Horses Used in WWI

QUESTION: What horses were used in World War I?

ANSWER: The following information comes from THE HISTORY AND ROMANCE OF THE HORSE, by David Alexander.

Most of the info talks about pre-WW1, but this statement is prophetic...

"A plethora of romantic nonsense has been written about the Civil War. None
of it is more nonsensical than the claim that the Rebel cavalry was so formidable because every gray-clad trooper rode a Thoroughbred or blooded Hackney, while the Federal forces jogged to battle on plowhorses. At the time there weren't enough Thoroughbreds and blooded Hackneys in the South, America, or the world to mount the Southern cavalry. It is true the "Jeb" Stuart expressed a preference for Thoroughbreds...."

And "Both Southern and Northern cavalrymen rode virtually the same types of horses that troopers had ridden in most wars--meaning all types."

Regarding WWI, these references were noted...

Next to a photograph "Uhlan units, mounted on their dark-coated German Coacher type horses, were still factors during the early days of WWI."
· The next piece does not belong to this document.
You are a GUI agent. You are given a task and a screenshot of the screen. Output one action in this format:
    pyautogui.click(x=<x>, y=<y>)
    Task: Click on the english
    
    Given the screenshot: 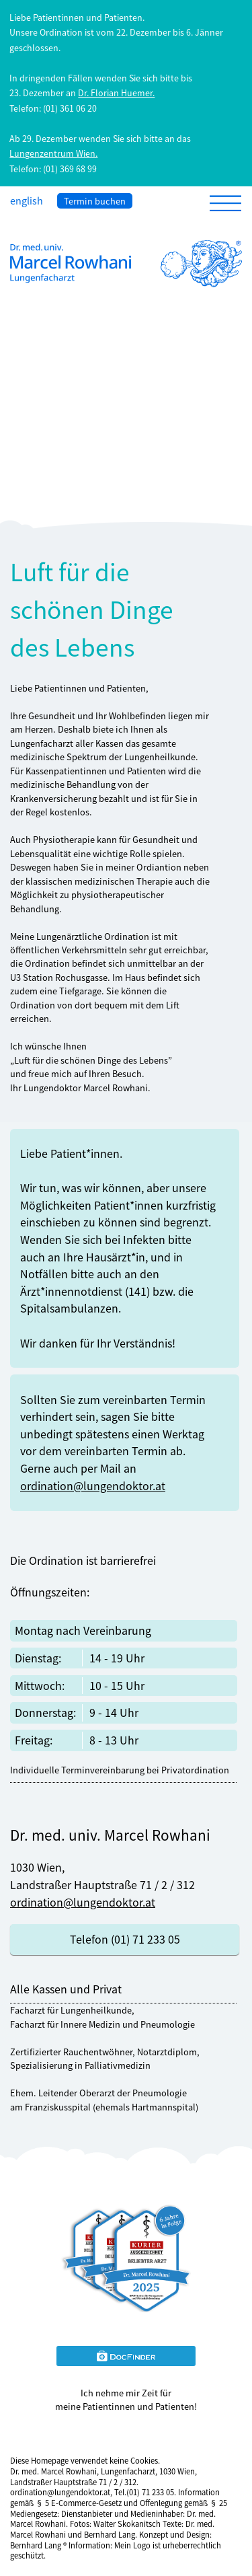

And "Uhlans wearing spiked helmets and carrying pennoned lances rode into Belgium on dark-coated Coachers in 1914, but there was little cavalry action on the Western Front in the First World War, although the Russians made extensive use of Cossack regiments on the Eastern Front even after the slaughter at Tannenberg. The British shipped 6,000 horses to France with their first divisions...but eventually returned them to England and replaced them with mules. The mule was the war horse of WWI when the conflict of mud-mired attrition developed. The grand old cavalryman, Charles Scott, who would become commander of the armored force in WWII, was charged with supplying the American Expeditionary Force with mules when we joined the Allies in 1917."